Ghufron menuturkan, masalah overkapasitas yang dijadikan alasan oleh Yasonna merupakan masalah yang sudah lama terjadi.
Menurut KPK, Kemenkumham belum memperbaiki tata kelola di Lapas Sukamiskin,
terkait rencana aksi yang telah disusun sebelumnya, seusai operasi tangkap tangan di Lapas Sukamiskin.
"Sehingga kapasitas sel menjadi tidak imbang. Selama masih seperti ini adanya,
tidak beralasan untuk melakukan pembebasan terhadap Napi karena malah akan menimbulkan ketidakaadilan baru," kata Ghufron.
KPK pun berharap Kemenkumham segera membenahi pengelolaan lapas secara serius untuk memastikan tujuan pembinaan di lapas dapat tercapai.
"Termasuk dalam hal terdapat pandemi corona ini. Sehingga overkapasitas dapat diminimalisasi dan pemetaan napi yang patut dibebaskan dan juga lebih terukur," ujar Ghufron.
Ia menambahkan, KPK pernah menemukan ada ribuan napi dan tahanan di rutan dan lapas yang berstatus overstay,
yakni mereka yang seharusnya sudah bisa keluar namun tersandung masalah administrasi.

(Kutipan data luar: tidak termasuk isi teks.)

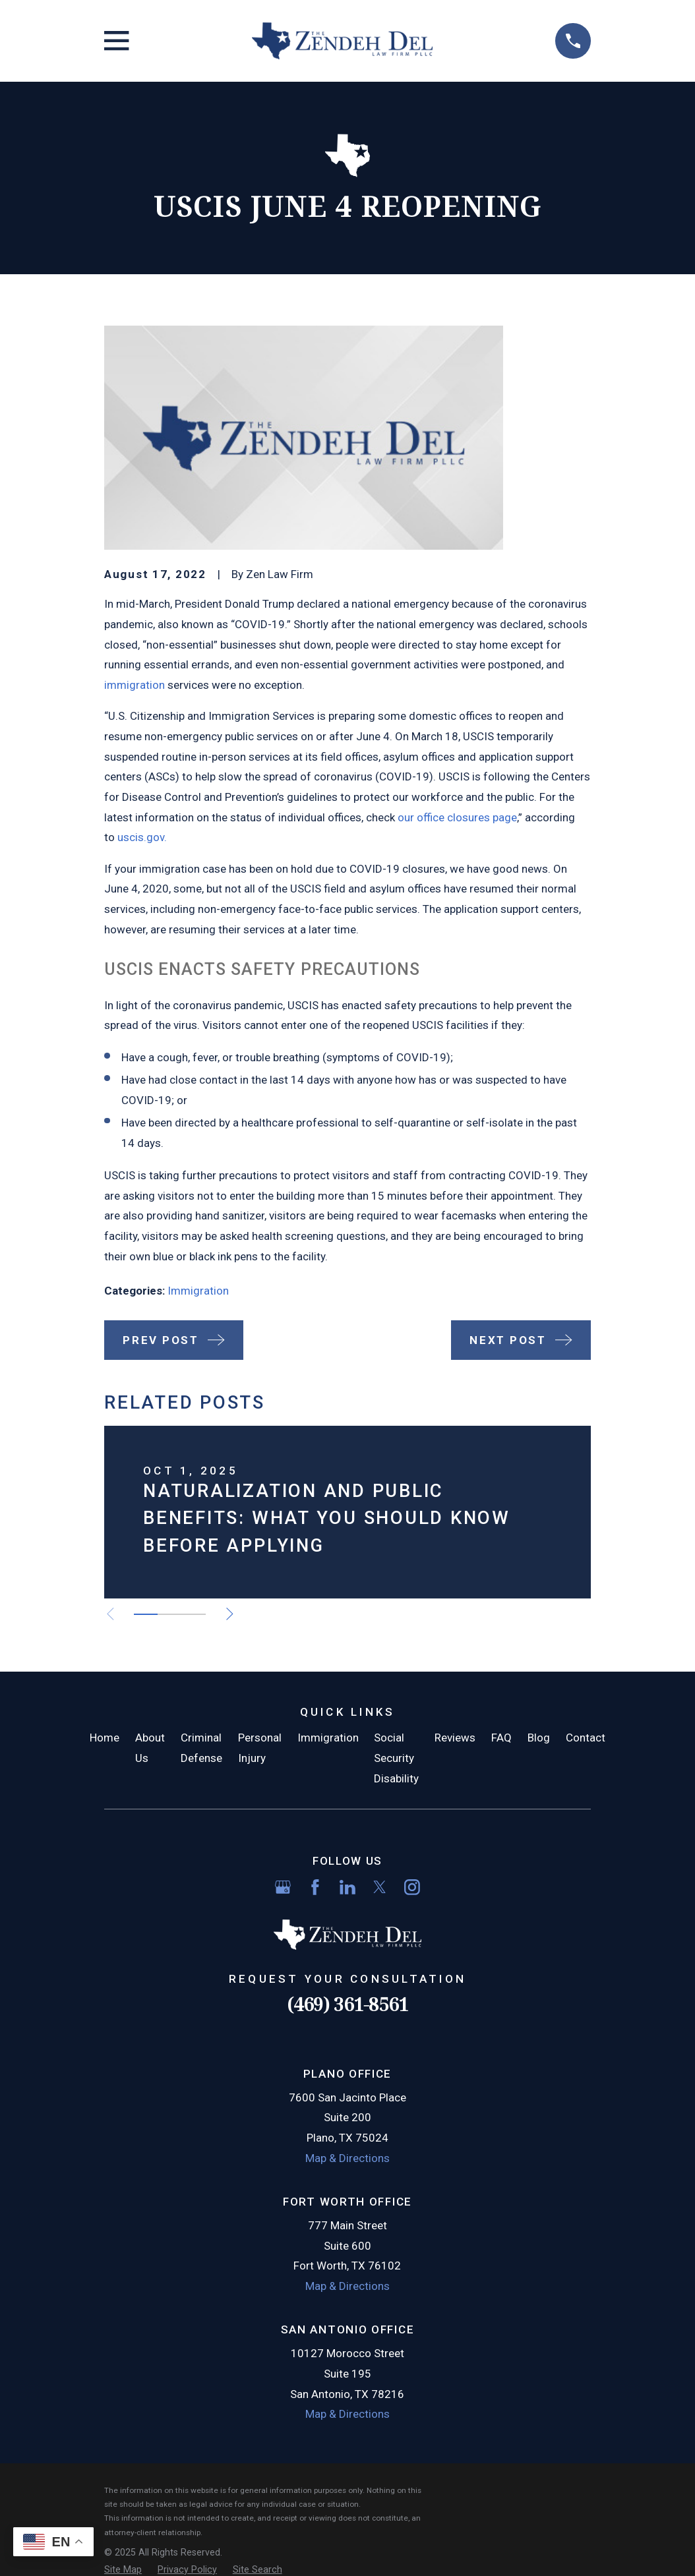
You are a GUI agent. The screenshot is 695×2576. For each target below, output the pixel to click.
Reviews (455, 1737)
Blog (539, 1737)
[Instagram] (412, 1887)
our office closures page (457, 817)
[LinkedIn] (347, 1887)
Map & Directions (347, 2158)
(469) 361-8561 (347, 2004)
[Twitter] (380, 1887)
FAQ (501, 1737)
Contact (585, 1737)
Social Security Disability (396, 1757)
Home (104, 1737)
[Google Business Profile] (283, 1887)
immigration (134, 684)
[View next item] (232, 1614)
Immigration (198, 1290)
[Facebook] (315, 1887)
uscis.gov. (142, 837)
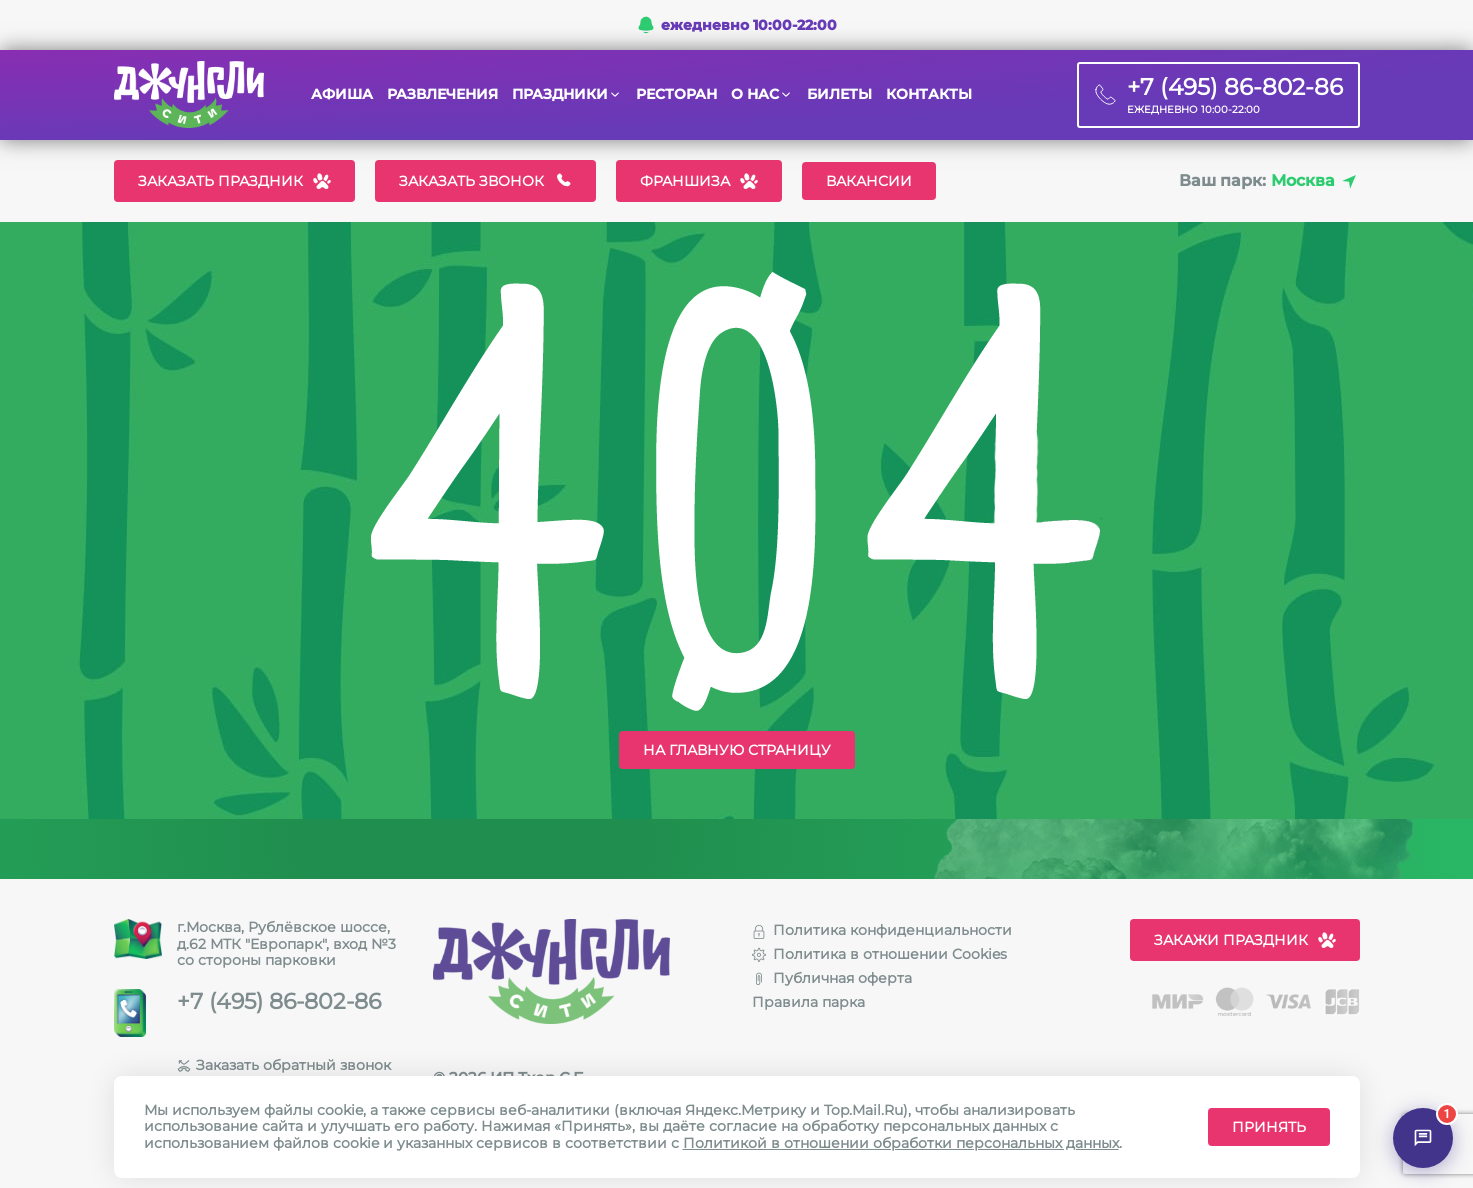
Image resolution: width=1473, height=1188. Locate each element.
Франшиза (699, 181)
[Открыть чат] (1423, 1138)
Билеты (839, 94)
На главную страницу (737, 750)
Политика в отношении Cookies (879, 954)
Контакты (929, 94)
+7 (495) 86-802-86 (279, 1002)
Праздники (560, 94)
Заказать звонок (485, 181)
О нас (755, 94)
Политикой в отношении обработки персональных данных (901, 1143)
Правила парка (808, 1002)
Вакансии (869, 181)
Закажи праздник (1245, 940)
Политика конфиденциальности (882, 930)
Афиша (342, 94)
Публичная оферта (832, 978)
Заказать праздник (234, 181)
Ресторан (676, 94)
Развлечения (442, 94)
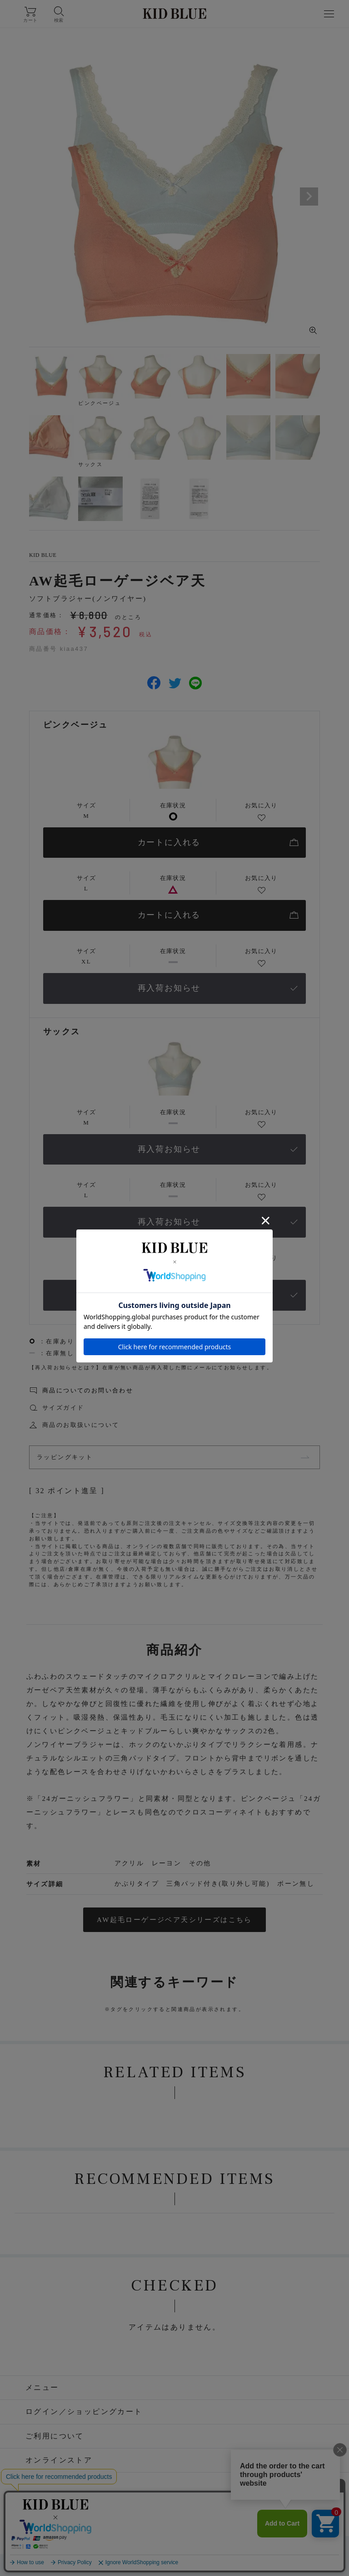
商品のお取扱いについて (80, 1424)
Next (309, 196)
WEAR (246, 2516)
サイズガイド (63, 1407)
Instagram (110, 2516)
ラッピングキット (65, 1457)
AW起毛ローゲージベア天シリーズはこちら (174, 1919)
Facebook (164, 2516)
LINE (208, 2516)
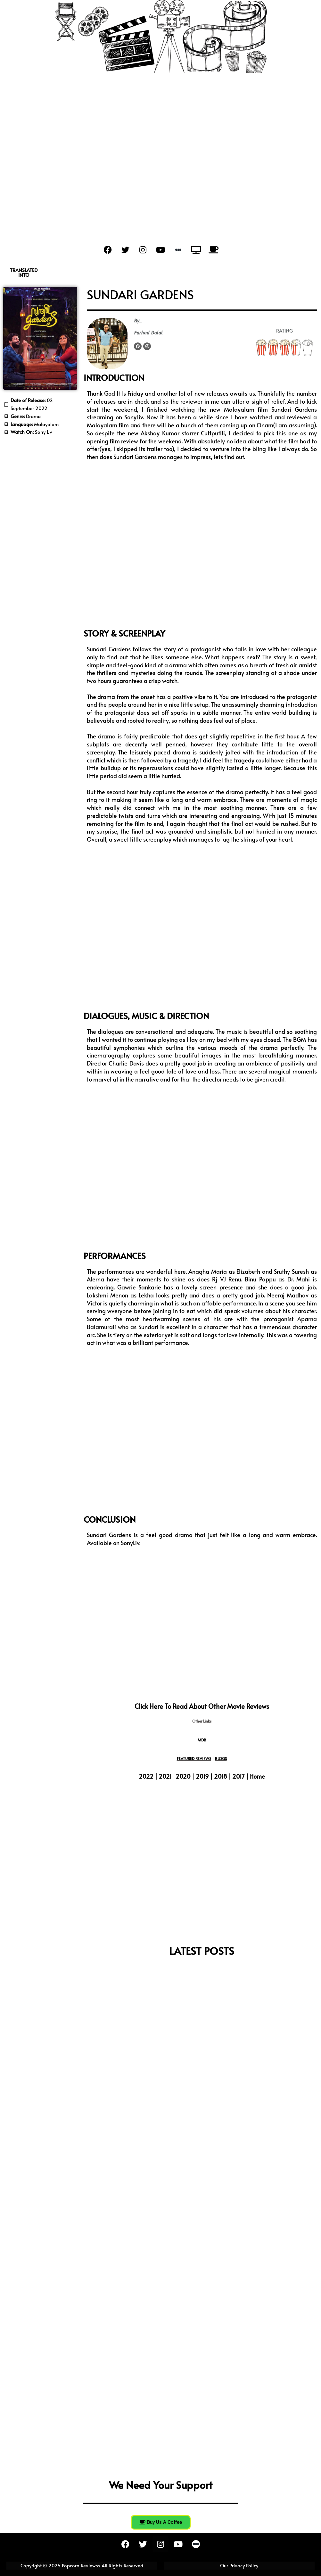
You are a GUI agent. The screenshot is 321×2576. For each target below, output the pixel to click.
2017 (238, 1776)
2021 (165, 1776)
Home (257, 1776)
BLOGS (221, 1758)
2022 (146, 1776)
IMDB (201, 1739)
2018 (220, 1776)
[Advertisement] (160, 151)
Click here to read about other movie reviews (202, 1706)
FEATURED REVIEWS (194, 1758)
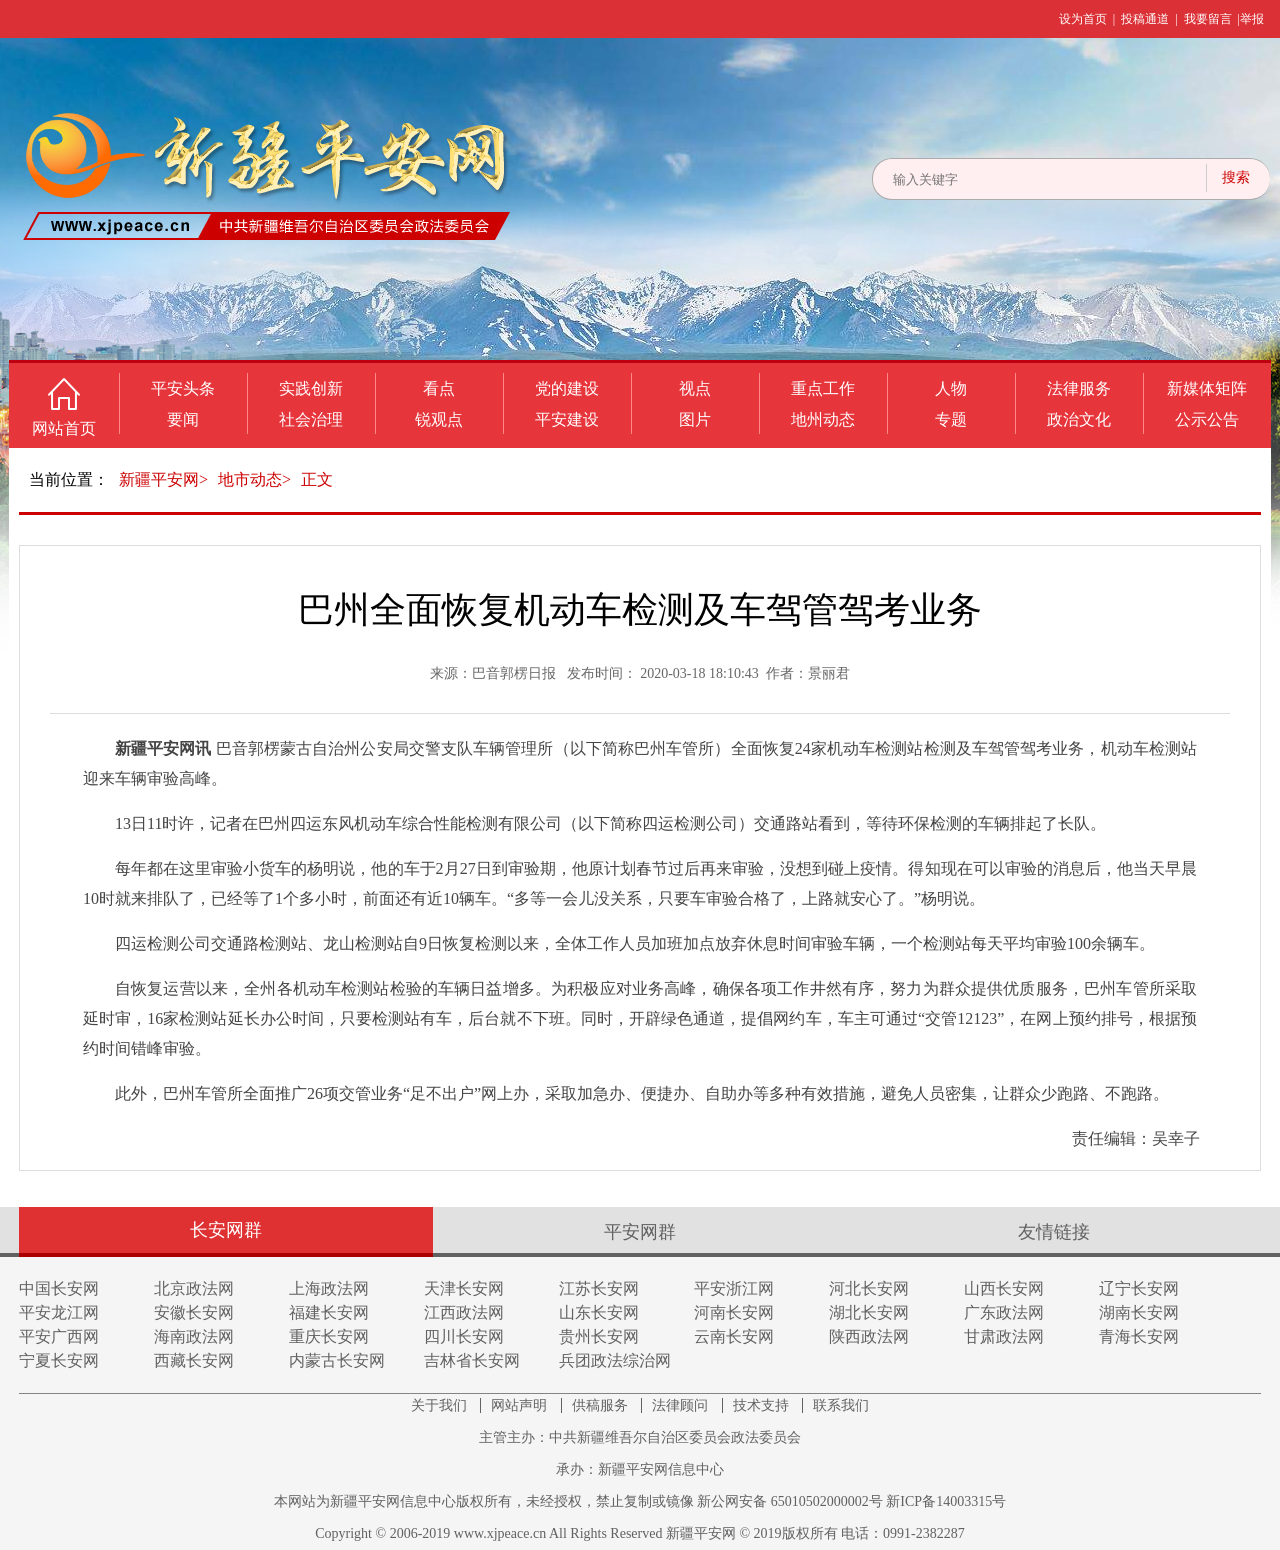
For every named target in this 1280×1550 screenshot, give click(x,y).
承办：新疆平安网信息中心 (640, 1469)
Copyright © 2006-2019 (384, 1533)
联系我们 (841, 1405)
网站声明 (521, 1405)
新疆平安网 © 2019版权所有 (753, 1533)
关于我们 (441, 1405)
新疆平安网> (163, 479)
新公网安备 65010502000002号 (790, 1501)
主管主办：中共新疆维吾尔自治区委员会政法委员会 (640, 1437)
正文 (317, 479)
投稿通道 (1145, 19)
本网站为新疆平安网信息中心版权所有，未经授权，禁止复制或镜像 (486, 1501)
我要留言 (1208, 19)
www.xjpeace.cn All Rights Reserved (560, 1533)
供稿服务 (602, 1405)
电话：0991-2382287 (903, 1533)
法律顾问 (682, 1405)
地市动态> (254, 479)
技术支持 (763, 1405)
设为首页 (1083, 19)
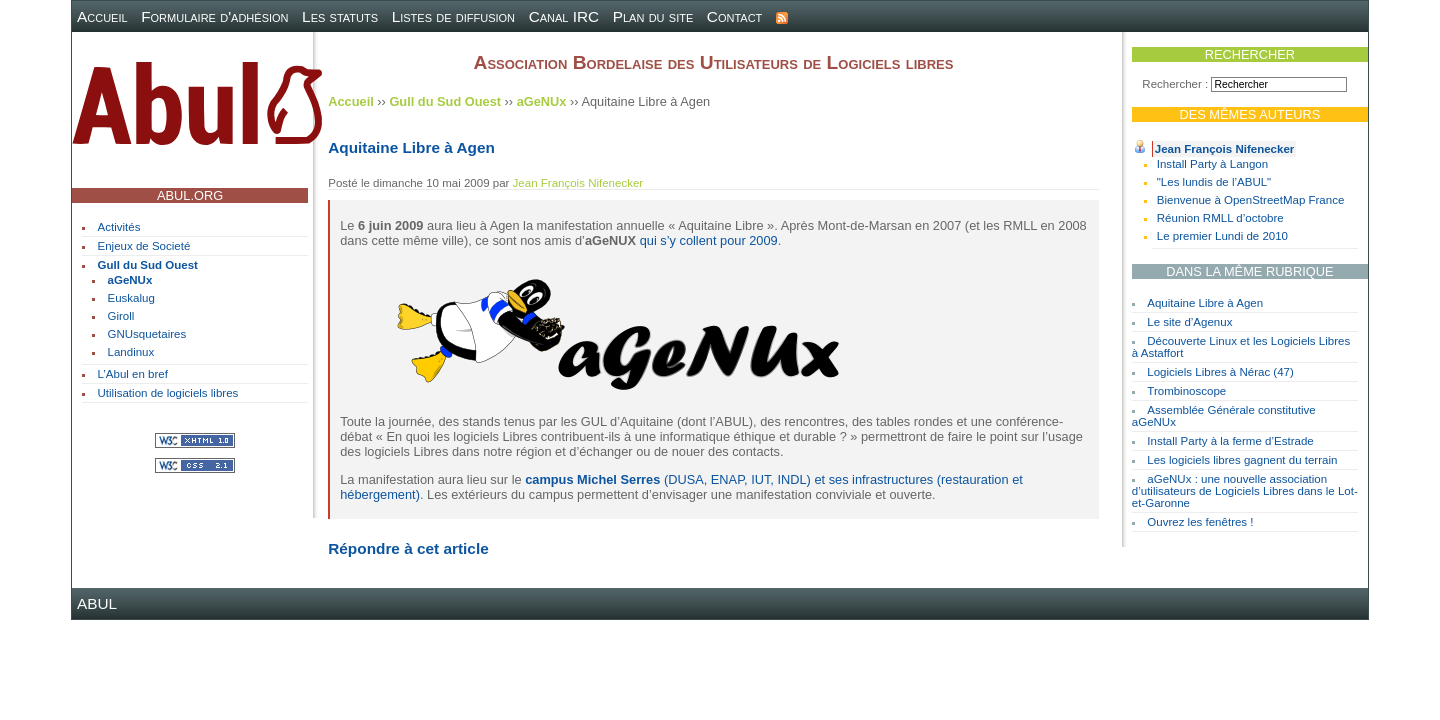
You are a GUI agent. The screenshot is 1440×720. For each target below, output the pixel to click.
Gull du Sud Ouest (148, 265)
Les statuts (340, 16)
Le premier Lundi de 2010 (1222, 236)
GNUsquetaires (147, 334)
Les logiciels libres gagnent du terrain (1242, 460)
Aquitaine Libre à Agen (1205, 303)
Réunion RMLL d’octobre (1220, 218)
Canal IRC (564, 16)
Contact (735, 16)
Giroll (121, 316)
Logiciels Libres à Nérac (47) (1220, 372)
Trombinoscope (1186, 391)
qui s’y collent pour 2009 (709, 240)
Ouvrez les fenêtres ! (1200, 522)
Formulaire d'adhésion (214, 16)
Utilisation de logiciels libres (168, 393)
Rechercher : (1175, 84)
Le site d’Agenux (1189, 322)
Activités (119, 227)
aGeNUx (130, 280)
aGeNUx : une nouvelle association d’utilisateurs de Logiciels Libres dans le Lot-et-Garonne (1245, 491)
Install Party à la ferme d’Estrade (1230, 441)
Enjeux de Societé (144, 246)
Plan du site (653, 16)
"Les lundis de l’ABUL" (1214, 182)
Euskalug (131, 298)
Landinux (131, 352)
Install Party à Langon (1212, 164)
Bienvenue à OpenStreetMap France (1251, 200)
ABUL (97, 603)
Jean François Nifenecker (1225, 149)
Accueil (102, 16)
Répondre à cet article (408, 548)
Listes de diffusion (453, 16)
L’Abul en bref (133, 374)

Belum lagi banyaknya narapidana kasus narkotika yang seharusnya bisa mendapatkan rehabilitasi.
"Intinya, kami harap Kementerian Hukum dan HAM memiliki data yang akurat sebelum mengambil kebijakan di tengah Pandemi Covid-19 ini sehingga masyarakat bisa memahami kebijakan tersebut memang atas dasar kemanusiaan, dan dilaksankan secara adil," kata Ghufron lagi.
Diberitakan sebelumnya, Yasonna Laoly berencana merevisi Peraturan Pemerintah (PP) Nomor 99 Tahun 2012
tentang Syarat dan Tata Cara Pelaksanaan Hak Warga Binaan Pemasyarakatan.
Hal itu dikarenakan napi koruptor dan narkotika, yang tata laksana pembebasannya diatur lewat PP itu,
tidak bisa ikut dibebaskan bersama 30.000 napi lain dalam rangka pencegahan Covid-19 di lembaga pemasyarakatan (lapas).